Task brief:
Leave out the images and repeat every entry below exactly.

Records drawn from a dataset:
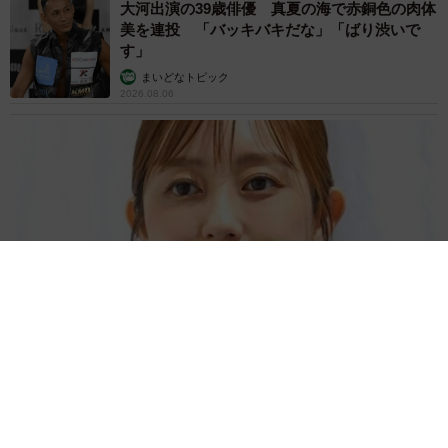
大河出演の39歳俳優 真夏の海で赤銅色の肉体
美を連投 「バッキバキだな」「ばり渋いで
す」
まいどなトピック
2026.08.06
「人生こそがバラエティー」 マレーシア移住を報告した菊地亜
美 子どもの教育考え「小学校へ入学するこのタイミングで挑
戦」
まいどなトピック
2026.08.06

Completed task:
大河出演の39歳俳優 真夏の海で赤銅色の肉体
美を連投 「バッキバキだな」「ばり渋いで
す」
まいどなトピック
2026.08.06
「人生こそがバラエティー」 マレーシア移住を報告した菊地亜
美 子どもの教育考え「小学校へ入学するこのタイミングで挑
戦」
まいどなトピック
2026.08.06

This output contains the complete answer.